Population decoding and correlations. A, An example population showing the decoding performance of the population (black) and the best individual unit (gray) plotted against coherence. The two data sets were both fitted with a Weibull curve to determine the threshold, defined as the level of coherence that achieves 82% correct. B, Population thresholds plotted against the threshold of the best unit for all populations. All populations had thresholds lower than the threshold of the best individual unit. C, Another example population, showing the performance of the standard decoding procedure (black), performance when correlations were removed (light gray), and performance when correlations were ignored (dark gray). D, Effects of correlations. The thresholds from the standard decoding procedure are plotted against the thresholds obtained when correlations were removed, showing a statistically significant decrease in the median threshold (p = 0.025, Wilcoxon signed-rank test). Star symbols represent populations in which the difference is statistically significant (p < 0.05; bootstrap). E, Effects of ignoring correlations. The thresholds from the standard decoding procedure are plotted against the thresholds obtained when correlations were ignored, showing a small but statistically significant increase in the median threshold (p = 0.007, Wilcoxon signed-rank test). F, The change in thresholds when correlations were ignored was significantly positively correlated with change in thresholds when correlations were removed (Spearman’s ρ = 0.647, p = 0.005). The change in threshold was calculated as the standard threshold minus the remove or ignore correlations threshold. Therefore, for the x-axis, negative values represent populations which had lower (better performance) thresholds in the standard decoding compared to decoding when correlations where ignored. These were the units that were above the line of unity in E, and were the majority of populations. For the y-axis, positive values indicate populations that had higher thresholds (worse performance) for the standard decoder in comparison to decoding when correlations where removed. These were the units below the line of unit in D and were the majority of the populations.

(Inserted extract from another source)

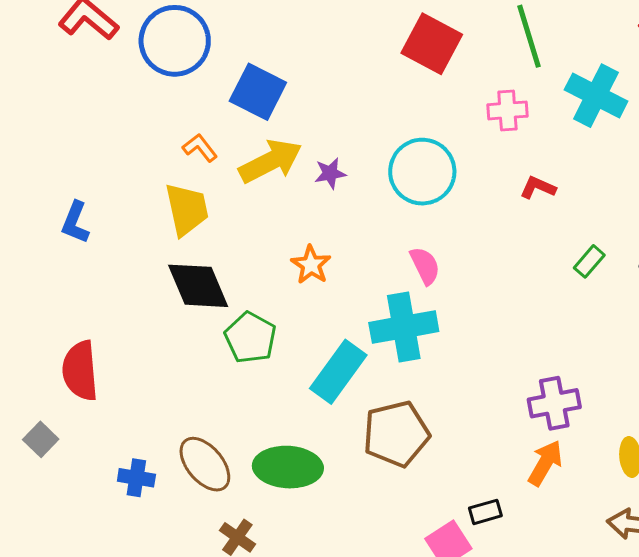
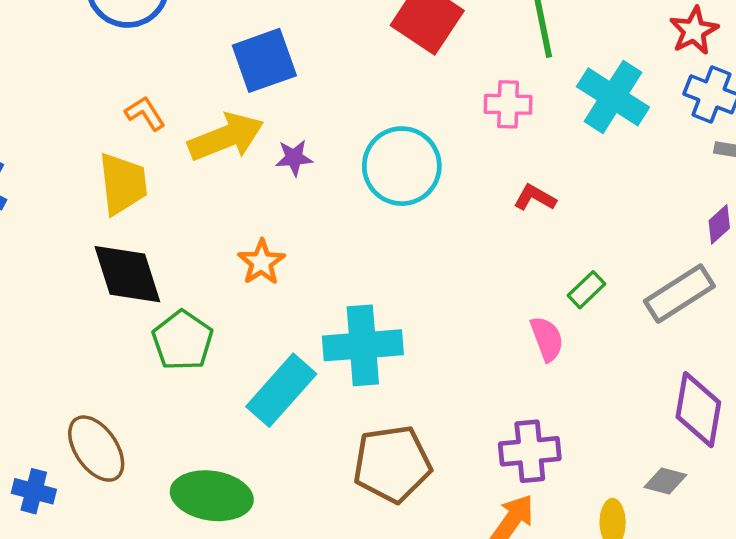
blue square: (258, 92) -> (264, 60), moved, turned 38
pink semicircle: (425, 266) -> (547, 339), moved
brown pentagon: (396, 434) -> (392, 464), moved
brown ellipse: (205, 464) -> (96, 449), moved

Finally, we examined the factors that influence the population threshold. The threshold of the best unit was the strongest predictor of the population threshold (Spearman’s ρ = 0.9, p < 0.001). There was also a significant relationship between population threshold and the summed absolute left-right selectivity of the population, even when controlling for the threshold of the best unit (Spearman’s ρ = –0.523, p = 0.0352), demonstrating that populations with more strongly direction selective neurons have lower population thresholds. There was no significant relationship between the population threshold and the population size (Spearman’s ρ = –0.248, p = 0.337) or the mean absolute left-right selectivity (Spearman’s ρ = –0.37, p = 0.144).

Correlations impair decoding performance

Having previously established the basic characteristics of trial-to-trial correlations, we next examined how these correlations affected population decoding. This was done by comparing the performance of the standard decoder (trained and tested with correlations present) to the trial shuffled decoders (trained and tested with no correlations present). Figure 4C shows the performance of a single example population with and without correlations (black vs light gray lines, respectively), in which decoding performance was worse in the presence of correlations. In general, we found the presence of correlations impaired decoding performance across the full dataset (Fig. 4D; median threshold difference = –2.7%, p = 0.025, Wilcoxon signed-rank test), and four populations showed statistically significant higher thresholds in the presence of correlations (bootstrap, p < 0.05). Therefore, neuronal correlations resulted in a decrease in population decoding performance for opposite directions of motion.

We next investigated whether knowing the correlation structure provided any advantage, or if similar performance could be achieved by ignoring correlations. To test this, we the compared the performance of decoding the real data set (correlations present) with the standard decoders (trained with correlations present) and trial shuffled decoders (trained with no correlations present). The example population in Figure 4C shows an improvement in decoding performance when correlations were considered (black vs dark gray lines). While no individual population showed a significant decrease to threshold when taking correlations into account, there was a significant decrease in median threshold across populations when the decoder was trained with the correlation structure intact (Fig. 4E; median difference = 1.6%, p = 0.007, Wilcoxon signed-rank test). Therefore, decoders which learnt the correlation structures usually performed better than one that ignored correlations.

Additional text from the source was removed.